Workers comp rate filings for code 8831 reflect what's actually happening on the job, not just generic occupation hazard. NCCI publishes loss-cost analyses showing which injury categories account for the bulk of indemnity (lost-wage) and medical claim cost. For Hospital Other Employees, the top drivers are typically:

  • Patient-handling injuries, lifting and transferring patients, drive 35-50% of healthcare claim cost.
  • Workplace violence, increasingly cited in ER, behavioral health, and long-term care, is the fastest-growing healthcare claim category.
  • Sharps and bloodborne pathogen exposure, including needlestick injuries, produce long-tail surveillance claims.
  • Slips, trips, falls on wet floors are persistent frequency drivers.

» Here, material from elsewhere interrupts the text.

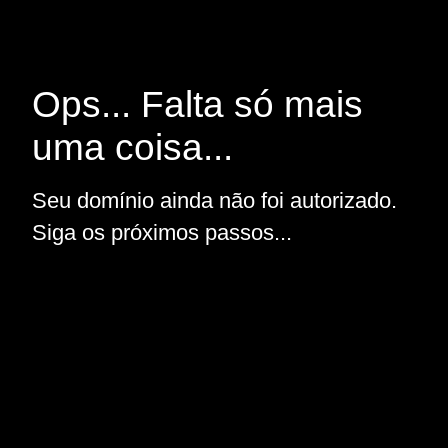
Ops... Falta só mais
uma coisa...
Seu domínio ainda não foi autorizado.
Siga os próximos passos...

Targeting these drivers in your safety program produces the largest EMR improvement. Frequency control (preventing every claim, including small medical-only incidents) drives the modifier more than severity control. A documented written safety program addressing the top two drivers above is typically the highest-ROI intervention for employers paying for code 8831.

FAQs about NCCI 8831

What occupation is NCCI class code 8831?

Class code 8831 is "Hospital Other Employees" (also known as Hospital Maintenance, Medical Support Staff), in the healthcare industry. The code is filed in 22 states.

What is the average workers comp rate for code 8831?

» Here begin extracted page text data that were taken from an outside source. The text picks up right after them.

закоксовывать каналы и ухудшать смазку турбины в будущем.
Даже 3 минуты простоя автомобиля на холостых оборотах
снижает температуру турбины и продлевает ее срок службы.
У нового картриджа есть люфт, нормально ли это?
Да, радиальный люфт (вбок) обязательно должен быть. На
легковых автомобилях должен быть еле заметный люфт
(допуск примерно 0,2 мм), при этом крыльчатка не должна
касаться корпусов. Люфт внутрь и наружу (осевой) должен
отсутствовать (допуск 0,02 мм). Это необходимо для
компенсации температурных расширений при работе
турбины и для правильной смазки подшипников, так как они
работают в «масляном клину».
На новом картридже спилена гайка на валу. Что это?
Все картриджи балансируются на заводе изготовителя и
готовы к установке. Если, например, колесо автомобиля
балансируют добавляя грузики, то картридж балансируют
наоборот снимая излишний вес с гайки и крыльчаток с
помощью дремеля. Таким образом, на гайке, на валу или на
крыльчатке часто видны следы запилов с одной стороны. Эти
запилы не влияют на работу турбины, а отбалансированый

The median rate across 22 states is $0.710 per $100 of payroll, ranging from $0.340 (Utah) to $1.94 (New Jersey).

Why does code 8831 cost more in some states than others?

Workers comp rates reflect each state's loss experience for that occupation, the rating bureau's methodology (NCCI vs. independent), schedule rating credits, and the state's medical-cost inflation. Some states are monopolistic (only the state fund writes coverage) while others are open competitive markets.